Certificate in Global Health

By: Kayla Cropper, Candelaria Aristizabal Londono, Lucas Fisher & Graham Beresh 

Making the links gave us the opportunity to expand our understanding of health both through theory and practice. The program works to provide us students with the information needed to understand health and health determinants within our community and well outside of it. The practical components work to reinforce the knowledge acquired through the theoretical courses. Additionally, the practical aspect of the certificate is rooted in reflective practice which not only helps to apply the theoretical knowledge, but it additionally works to further our understanding of health in our own community and in communities that differ from our own. The certificate helped to broaden our perspective on health outside of the walls of our own hospitals. It  provided us with valuable knowledge and the opportunity to live and practice in different settings. Overall, this experience helped us to develop an understanding of health that is difficult to shake and sparked a desire to give back and do better. 

In Saskatchewan, the Westmount and rural placements provided us with opportunities to engage in discussion around community needs. Our time at Westmount Community school gave us a first-hand exposure to the inequities that lower-socioeconomic neighborhoods frequently experience. One example that greatly impacted us was the lack of access to safe drinking water at the school as it was in an inner-city neighborhood that continues to use lead-galvanized pipes. Other impactful realizations were the quantity of food that students received from home and the lack of knowledge surrounding one’s health. Although the specific needs of the communities were different in our rural practicum, the struggles and lack of government support appeared to be similar. In Île-à-la-Crosse and Kawacatoose First Nation, two primarily Indigenous communities, we noticed difficulties such as limited access to healthy foods, poor access to healthcare, and gradual generational deterioration in cultural identity. Our practicums provided us with a deeper understanding of the needs of our Saskatchewan communities by learning directly from the community members through relationship-building and personal stories.  
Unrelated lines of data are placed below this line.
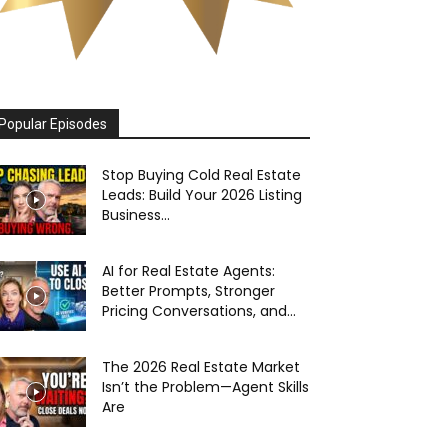
Popular Episodes
Stop Buying Cold Real Estate
Leads: Build Your 2026 Listing
Business...
AI for Real Estate Agents:
Better Prompts, Stronger
Pricing Conversations, and...
The 2026 Real Estate Market
Isn’t the Problem—Agent Skills
Are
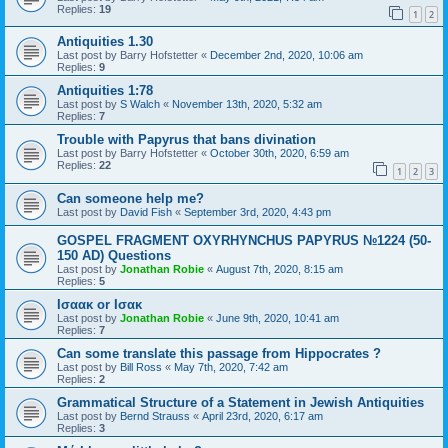
Replies:
19
1
2
Antiquities 1.30
Last post by
Barry Hofstetter
«
December 2nd, 2020, 10:06 am
Replies:
9
Antiquities 1:78
Last post by
S Walch
«
November 13th, 2020, 5:32 am
Replies:
7
Trouble with Papyrus that bans divination
Last post by
Barry Hofstetter
«
October 30th, 2020, 6:59 am
Replies:
22
1
2
3
Can someone help me?
Last post by
David Fish
«
September 3rd, 2020, 4:43 pm
GOSPEL FRAGMENT OXYRHYNCHUS PAPYRUS №1224 (50-
150 AD) Questions
Last post by
Jonathan Robie
«
August 7th, 2020, 8:15 am
Replies:
5
Ισαακ or Ισακ
Last post by
Jonathan Robie
«
June 9th, 2020, 10:41 am
Replies:
7
Can some translate this passage from Hippocrates ?
Last post by
Bill Ross
«
May 7th, 2020, 7:42 am
Replies:
2
Grammatical Structure of a Statement in Jewish Antiquities
Last post by
Bernd Strauss
«
April 23rd, 2020, 6:17 am
Replies:
3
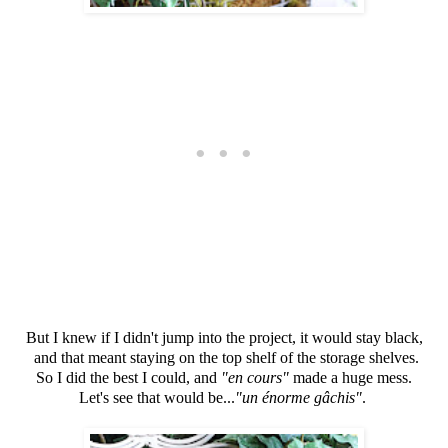
But I knew if I didn't jump into the project, it would stay black,
and that meant staying on the top shelf of the storage shelves.
So I did the best I could, and
"en cours"
made a huge mess.
Let's see that would be...
"un énorme gâchis"
.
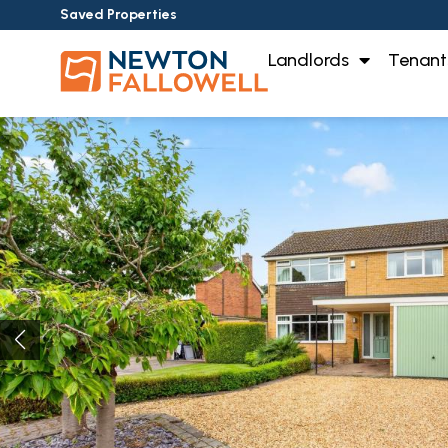
Saved Properties
Landlords
Tenant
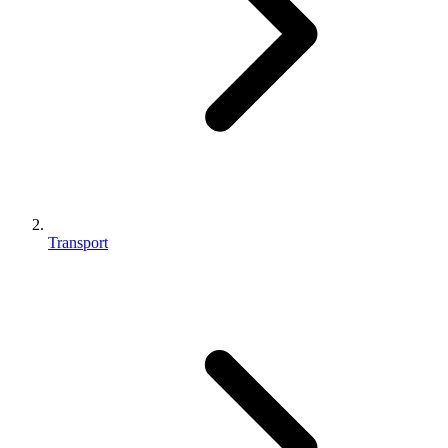
Transport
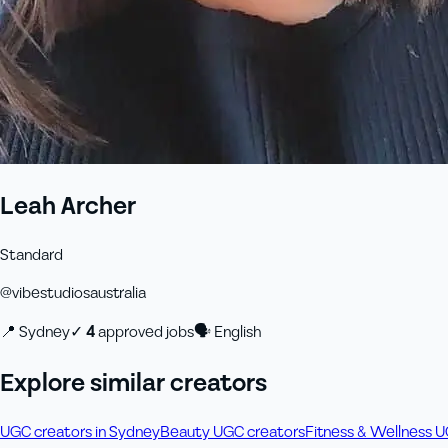
Leah Archer
Standard
@
vibestudiosaustralia
📍
Sydney
✓
4
approved job
s
🗣
English
Explore similar creators
UGC creators in Sydney
Beauty UGC creators
Fitness & Wellness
We spent time in the classroom on theory-based lectures and readings so that when we entered a community, our experiences were guided by an understanding of the social and structural determinants of health impacting the people we were working with. We learnt about structural violence perpetuated through strategic economic development for example, and how structural neglect of the northern part of a country can translate to a North versus South health divide. This is something we recognized in Ghana, but also back home in Saskatchewan where northern communities face significant barriers to healthcare access due to factors such as poor road infrastructure. We also engaged in guided reflexive practice with our mentors during our experiences to analyze our self-position in real-time and the ways in which our presence can affect the community and our interactions within it. We will carry these lessons forward into the patient care aspects of our undergraduate medical training to better understand the experiences and perspectives of the patients we meet in our community.  
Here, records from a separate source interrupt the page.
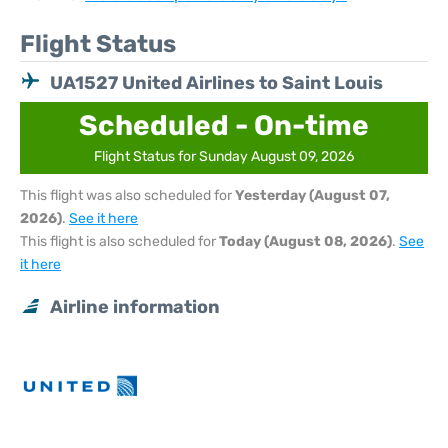
Flight Status
UA1527 United Airlines to Saint Louis
Scheduled - On-time
Flight Status for Sunday August 09, 2026
This flight was also scheduled for
Yesterday (August 07,
2026)
.
See it here
This flight is also scheduled for
Today (August 08, 2026)
.
See
it here
Airline information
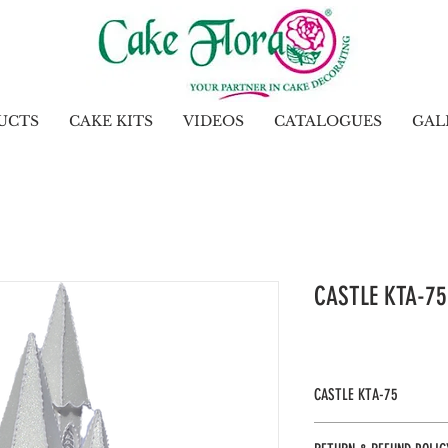
UCTS
CAKE KITS
VIDEOS
CATALOGUES
GAL
CASTLE KTA-75
CASTLE KTA-75
Gel: Included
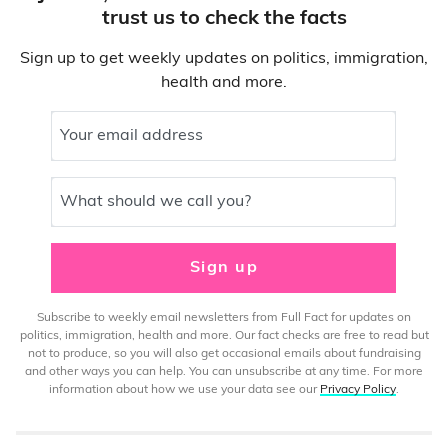
trust us to check the facts
Sign up to get weekly updates on politics, immigration,
health and more.
Your email address
What should we call you?
Sign up
Subscribe to weekly email newsletters from Full Fact for updates on
politics, immigration, health and more. Our fact checks are free to read but
not to produce, so you will also get occasional emails about fundraising
and other ways you can help. You can unsubscribe at any time. For more
information about how we use your data see our
Privacy Policy
.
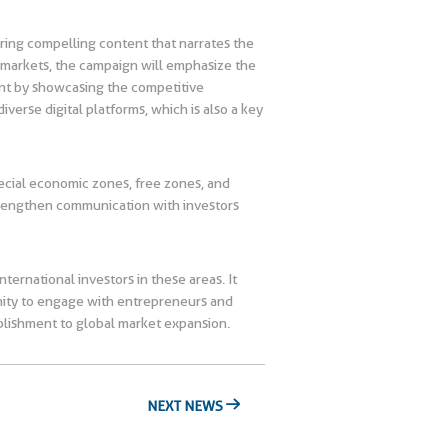
ring compelling content that narrates the
l markets, the campaign will emphasize the
ment by showcasing the competitive
verse digital platforms, which is also a key
pecial economic zones, free zones, and
strengthen communication with investors
ternational investors in these areas. It
unity to engage with entrepreneurs and
lishment to global market expansion.
NEXT NEWS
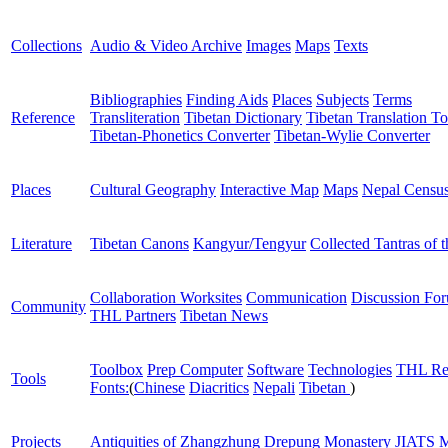
Collections
Audio & Video Archive
Images
Maps
Texts
Bibliographies
Finding Aids
Places
Subjects
Terms
Reference
Transliteration
Tibetan Dictionary
Tibetan Translation To
Tibetan-Phonetics Converter
Tibetan-Wylie Converter
Places
Cultural Geography
Interactive Map
Maps
Nepal Censu
Literature
Tibetan Canons
Kangyur/Tengyur
Collected Tantras of 
Collaboration Worksites
Communication
Discussion Fo
Community
THL Partners
Tibetan News
Toolbox
Prep Computer
Software
Technologies
THL Re
Tools
Fonts:
(
Chinese
Diacritics
Nepali
Tibetan
)
Projects
Antiquities of Zhangzhung
Drepung Monastery
JIATS
M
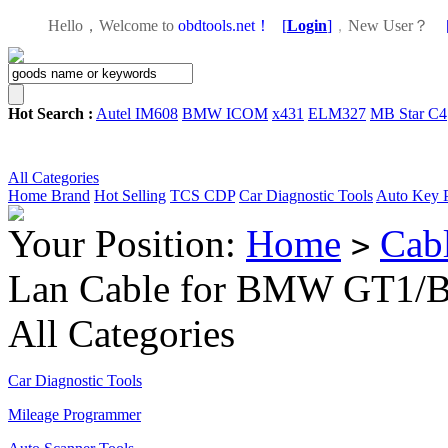
Hello，Welcome to
obdtools.net！
[
Login
]
，
New User？
Hot Search :
Autel IM608
BMW ICOM
x431
ELM327
MB Star C4
All Categories
Home
Brand
Hot Selling
TCS CDP
Car Diagnostic Tools
Auto Key 
Your Position:
Home
Cab
>
Lan Cable for BMW GT1
All Categories
Car Diagnostic Tools
Mileage Programmer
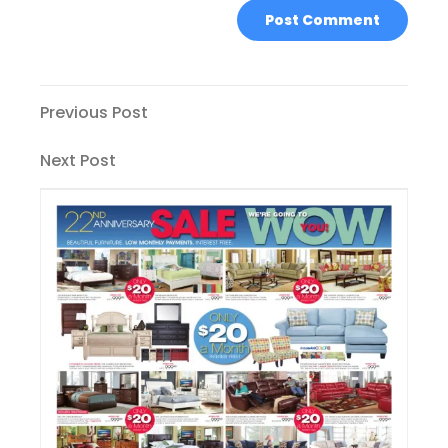
Post
Previous
Previous Post
Post
navigation
Next
Next Post
Post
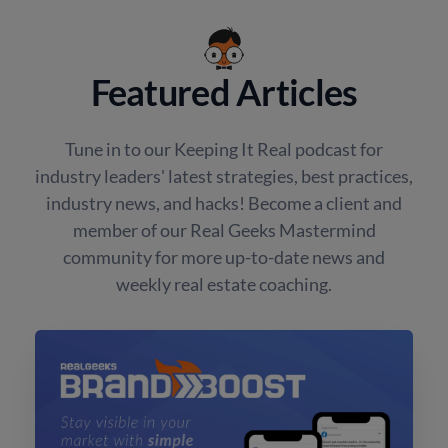
Featured Articles
Tune in to our Keeping It Real podcast for
industry leaders' latest strategies, best practices,
industry news, and hacks! Become a client and
member of our Real Geeks Mastermind
community for more up-to-date news and
weekly real estate coaching.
Throughout the program, we learned of the broad structural inequities that permeate the medical field. These inequities, often perpetuated unconsciously, are rooted in historical, socio-economic, and political realities of the past. On all three of our practicums, we were able to witness first-hand how some of these structural biases came to be, and how they continue to pervade the healthcare sector to this day. For example, in Ghana we had the opportunity to visit the Slave Dungeons of the Gold-Coast. On this trip, we learned of the macro-scale consequences of the trans-Atlantic slave trade, including persistent health inequities in affected groups as well as improvements in medicine as a direct result of the atrocities that occurred during this time including the transmission of communicable diseases and the pathophysiology and management of severe malnutrition. For an example closer to home, we learned of the pernicious stereotypes that are foisted on Indigenous peoples in Canada, and how our government was instrumental in creating and promulgating these stereotypes throughout our country’s history. These negative stereotypes persist until today and can often dictate how interpersonal interactions occur in our emergency rooms and hospitals. It is important for us as future healthcare practitioners to recognize our own personal biases, as well as work to dismantle those that pervade our institutions.  

This program has built a strong foundation for our personal and professional growth, and we are so grateful to have this training early on in our careers as it will inform our future practice in medicine and has empowered us by building our knowledge and skillset for social accountability and advocacy. As future physicians, we must continue to improve our cultural humility and work with the communities we serve to better represent them in our future practices.